Placodus had a stocky body with a long tail, and reached a total length of 2.5–3 m. It had a short neck, and a heavy skull. They were specialized for a durophagous diet of shellfish, such as bivalves. Chisel-like incisors protruded from the anterior margin of the snout, and were probably used to pluck hard-shelled benthic prey from the substrate. The back teeth were broad and flattened, and would have helped to crush the prey. Before the animals' anatomy was known, they were regarded as fishes' teeth. Similar smaller teeth were present on the palatine bones.

Placodus and its relatives were not as well-adapted to aquatic life as some later reptile groups, like the closely related plesiosaurs. Their flattened tails and short legs, which probably ended in webbed feet, would have been their main means of propulsion in the water.

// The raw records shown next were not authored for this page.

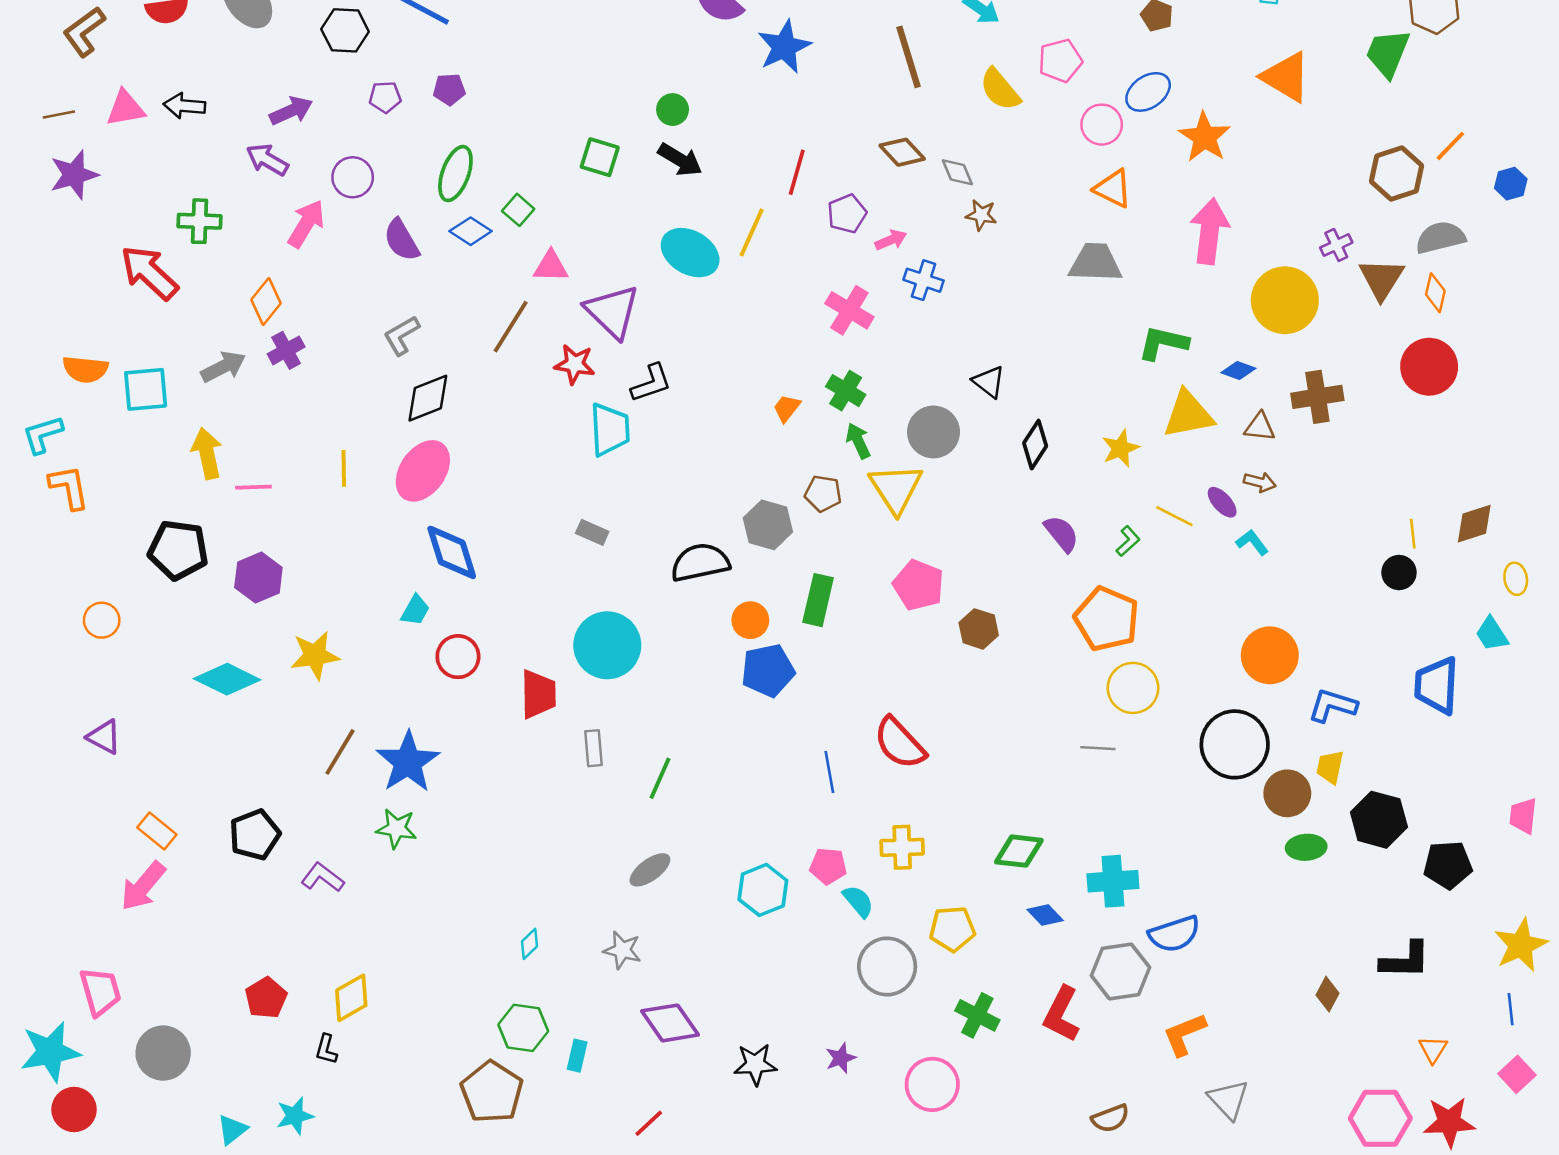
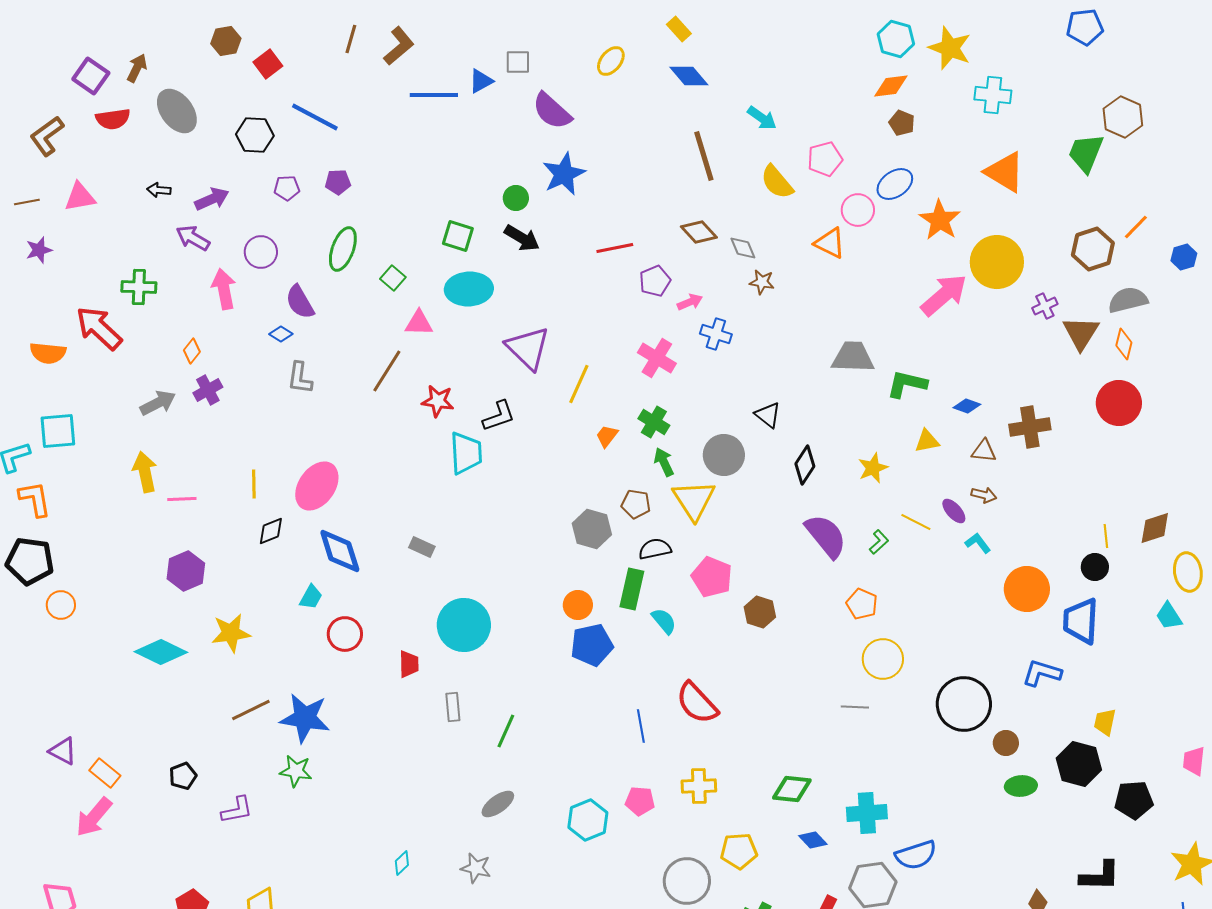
blue star: (784, 47) -> (564, 174), moved
black arrow: (184, 106) -> (159, 190), moved, size x0.7
red line: (797, 172) -> (615, 248), turned 63
purple star: (74, 175) -> (39, 250), size x0.7
orange triangle: (1113, 189) -> (830, 243), moved
pink arrow: (306, 224) -> (224, 289), turned -42
blue diamond: (471, 231) -> (281, 334), moved, size x0.7
pink arrow: (1210, 231) -> (944, 295), turned 42
yellow line: (752, 232) -> (579, 384), moved
cyan ellipse: (690, 253) -> (469, 289), moved, turned -33
gray trapezoid: (1095, 263) -> (853, 357), moved
yellow circle: (1285, 300) -> (997, 262), moved
orange diamond: (266, 301) -> (192, 351), size x0.7
purple triangle: (612, 312) -> (528, 348), moved
gray L-shape: (402, 335) -> (300, 378), turned -52
orange semicircle: (85, 369) -> (48, 353), moved
cyan square: (146, 389) -> (58, 431), moved
black diamond: (428, 398) -> (271, 531), moved, size x0.7
yellow triangle: (1188, 414) -> (927, 441), size x0.6
gray rectangle: (592, 532) -> (422, 547), moved
purple semicircle: (1061, 534) -> (826, 536), size x1.5
black pentagon: (178, 550) -> (30, 561), moved
black semicircle: (700, 562) -> (655, 549), moved, size x0.7
yellow ellipse: (1516, 579) -> (1188, 572), size x1.5
orange pentagon: (1107, 619) -> (862, 604), size x0.6
orange circle: (1270, 655) -> (1027, 589), moved
blue trapezoid: (1437, 685) -> (1081, 621), moved
red trapezoid: (538, 694) -> (409, 664), size x0.7
purple triangle: (104, 737) -> (63, 751), moved
brown line: (340, 752) -> (251, 710), turned 33
blue star: (408, 762) -> (305, 718), turned -30
yellow trapezoid: (1330, 767) -> (1105, 722), moved
brown circle: (1287, 793) -> (1006, 743), size x0.7
black pentagon: (255, 835) -> (183, 776), size x0.7
purple L-shape: (322, 877) -> (237, 810), turned 132
cyan semicircle: (858, 901) -> (664, 621), moved

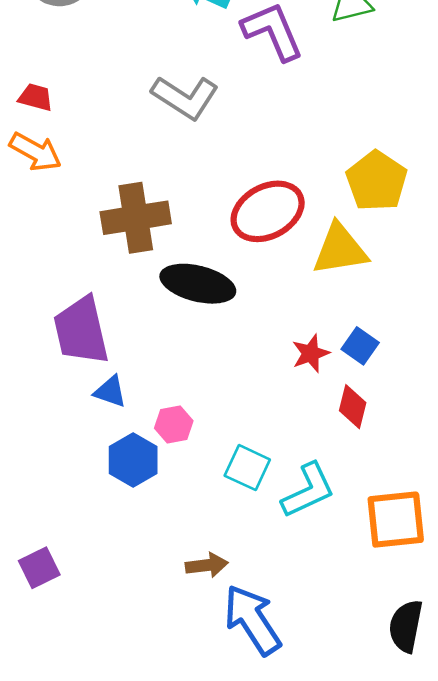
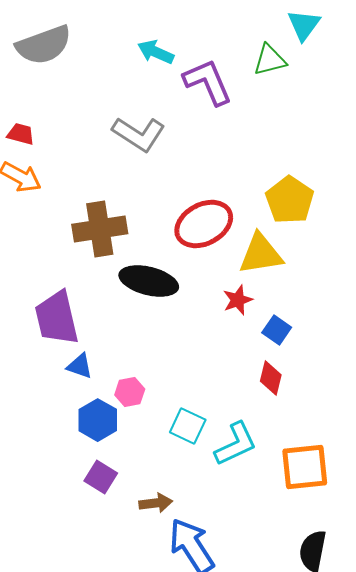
red star: (311, 353) -> (238, 300), moved
purple square: (39, 568) -> (101, 477), moved, turned -32

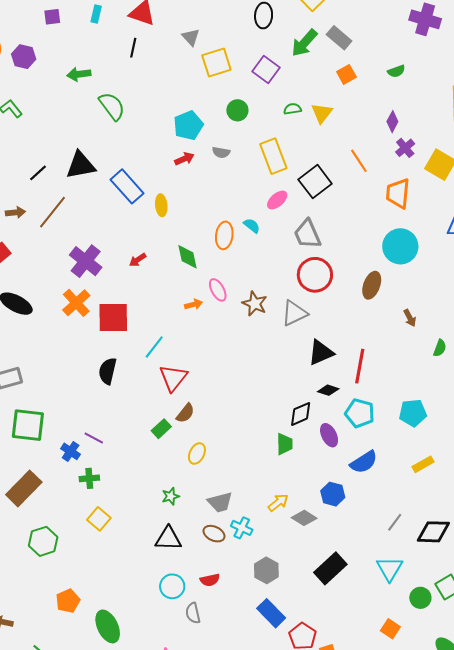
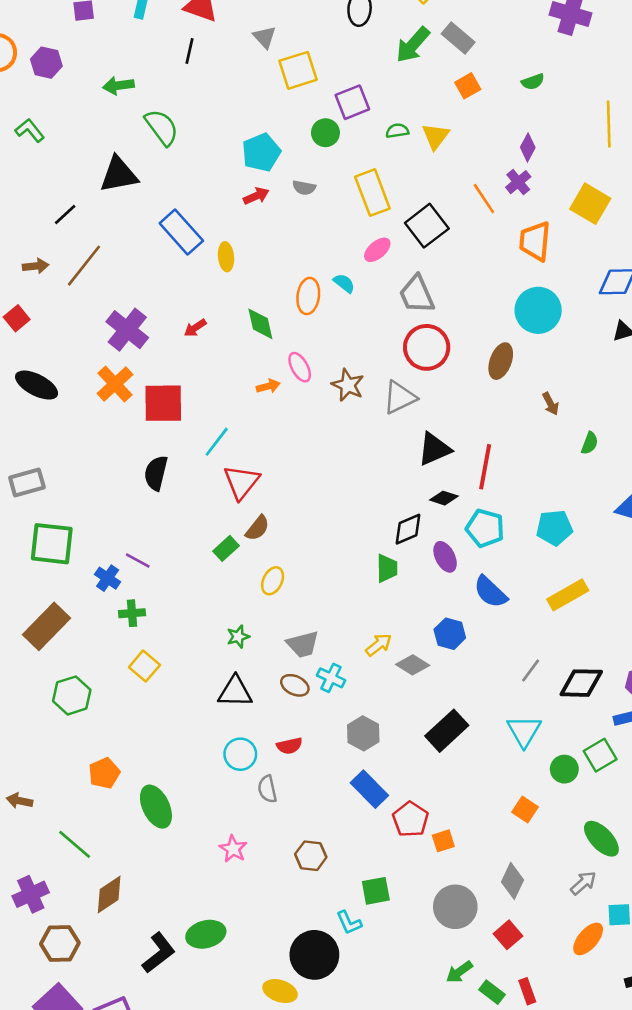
purple square: (266, 69) -> (352, 102), moved, turned 32
purple cross: (405, 148) -> (518, 182), moved
black triangle: (81, 165) -> (119, 174), moved
blue semicircle: (364, 462) -> (490, 592), turned 76
yellow rectangle: (423, 464) -> (568, 595), size x1.4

The parietal eye on top of the head assisted the animal with orientation, rather than its vision, and its presence is regarded as a primitive characteristic.

The vertebral processes of Placodus dove-tailed into each other and were firmly connected, so that the trunk was rigid. The abdomen was covered with a special armor formed of the bent, right-angled abdominal ribs. Equipped with dense bones, heavy belly ribs, and a row of bony knobs above the backbone, Placodus was a heavily built and negatively buoyant creature that would have had no trouble staying on the seafloor to feed.

This body armour would have offered protection from predators as well, but would have also hampered mobility on land, making Placodus slow and clumsy out of water. It was therefore most likely a terrestrial animal that ventured into the sea in search of food. Molluscs, brachiopods, crustaceans, and other inhabitants of the seabed would have formed its staple diet.